Is there a way to make direct lighting not get rid of ambient occlusion?

Hello,

I would like to know if it’s possible to make ambient occlusion shadows persist even under direct lighting. I know that’s not the way light works but it’d be nice if I could achieve this effect somehow for stylistic purposes. So if there’s a way what would it be?

Nice question i realy want this effect too :slight_smile:

Hey Tryedz -

In your project’s world settings, what is the values you have set for the following:

Use Ambient Occlusion (True or False)
Direct Illumination Occlusion Factor
Indirect Illumination Occlusion Factor
Occlusion Factor

Let me know, I think we can get you close -

Eric Ketchum

Use Ambient Occlusion is set to true. I have Direct Illumination Occlusion Fraction se to 1.0 which is apparently the highest it can go, and the Indirect one set to 0.75. Ramping up the latter only darkens AO under indirect lighting of course, but changing the former to 1.0 (from the default 0.5) appears to do nothing.

Maybe I’m not getting it, but if you want a tweakable ambient occlusion that is always there, no matter which lighting conditions, couldn’t you just multiple the ambient occlusion texture with the rest of your base color, and plug it in the base color? Add some scalar parameters for brightness and contrast, and make a material instance where you can tweak all those settings.

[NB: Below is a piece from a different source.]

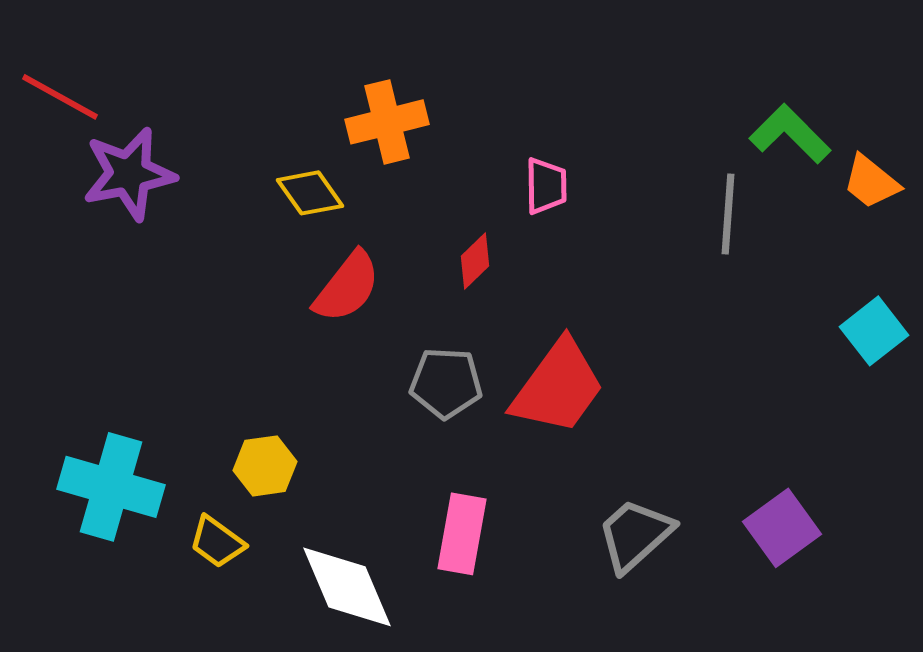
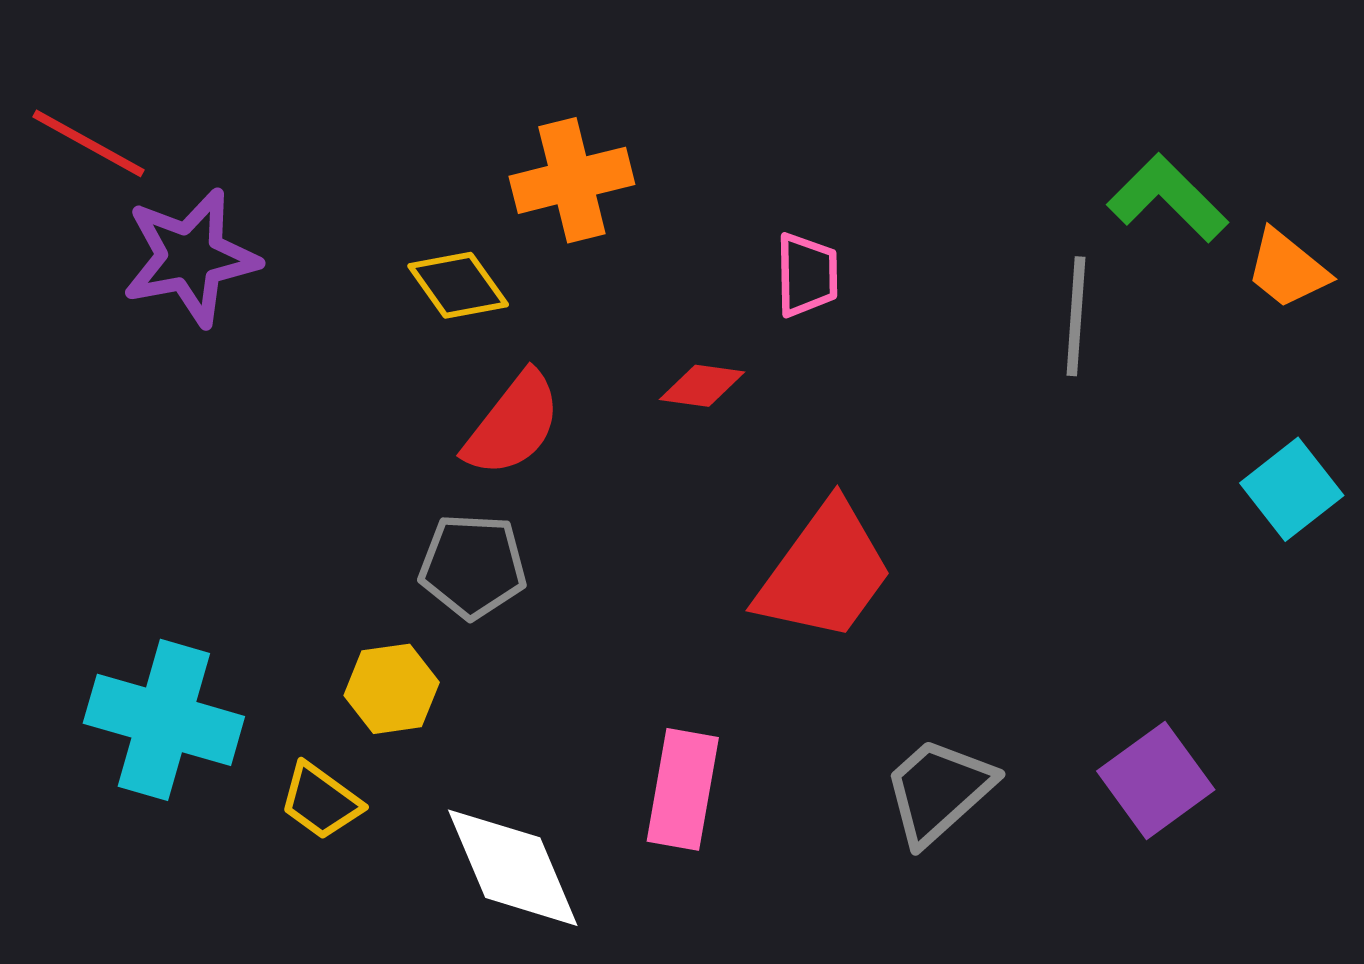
red diamond: (475, 261) -> (702, 386), turned 52
gray pentagon: (446, 383) -> (473, 566), moved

Actually I saw this suggestion quite a few times and I really don’t understand why on Earth would you use SSAO or any postprocess AO when you could have baked textures that are way cheaper and precise. :slight_smile: For me SSAO is only good for cases when you have different objects that have no texture relation. Atm I’m working on a modular level that uses lots of intersecting pieces and SSAO would help a lot hiding the nasty corners. Except that it is killed by the directional light so I would really glad if somebody could give me any advice on the matter. Thanks! :slight_smile:

So I figured it out, I post it here in case somebody has the same issue.

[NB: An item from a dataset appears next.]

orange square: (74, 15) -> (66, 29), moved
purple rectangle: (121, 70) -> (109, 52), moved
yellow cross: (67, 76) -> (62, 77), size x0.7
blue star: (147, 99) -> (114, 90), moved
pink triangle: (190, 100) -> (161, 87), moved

You need to make a custom postprocess material. Just make a new material and do the same as you see on the attached screenshot.

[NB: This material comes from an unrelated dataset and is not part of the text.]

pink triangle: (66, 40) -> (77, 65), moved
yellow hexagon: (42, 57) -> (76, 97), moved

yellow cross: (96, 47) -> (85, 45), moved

Change the material domain to Post process, then scroll down to Post process material and change it to Before tonemapping. If you don’t do this, your new AO won’t get any AA and will look jaggy. Save it and create a Post process volume. In the Misc section look for the blendables, hit the plus sign and add your new material (as on the screenshot). Enjoy your new AO, don’t forget to tweak it in the PPVolume’s AO section. :slight_smile:

I know it’s an old post but…

You would want to use SSAO, HBAO or DFAO instead of relying on baked AO because of the reason you just mentioned. Baked AO only provides “self AO”, meaning no impact from close objects/situations. It creates inconsistencies.

Unless we’re talking about baking the AO via the lightmass settings. And that is way too costly in memory.

There are number of false information here, so just to clear things up:

  • there is no HBAO in UE officially
  • there is only one type of baked AO and you produce this with Lightmass (check “use ambient occlusion” in the World settings)
  • baked AO is NOT limited to self AO, set the “max occlusion distance” for the affected area
  • there is no additional cost for baked AO if you are already using static lighting, it is baked into the same shadowmaps

Personally I’m rather against using baked AO. AO in it’s nature is really just an afterthought for scenarios when the lighting system can’t produce shadowed ambient lighting. Mostly this is the case with dynamic lighting, so you want to use a fake system (SSAO, DFAO). But when it comes to static lighting, you don’t need to use a fake system, because Lightmass can produce nearly fully realistic shadows for the ambient lighting (Skylight).
Hope this clears up a bit. :slight_smile:

  • There is no HBAO “officially” meaning by default. Yes. But you could make it work (…).

  • You could bake self AO for your objects via Sb Painter or else. Hence my point; I thought that was what you meant.

  • Again referring to the 2nd point I thought you meant baking “self” AO and not the whole scene.

  • There is a potential additional cost for baked UE4 AO if you use it via the lightmass (lightmap) in the sense you might have to increase the lightmap resolution to get better results. Depending on your project it may not be the best solution vs SSAO.

Your point about static lighting is right but if you won’t use static lighting because you’ve got specific needs for dynamic things or night/day time cycle than you would indeed want to use SSAO, (HBAO) or DFAO.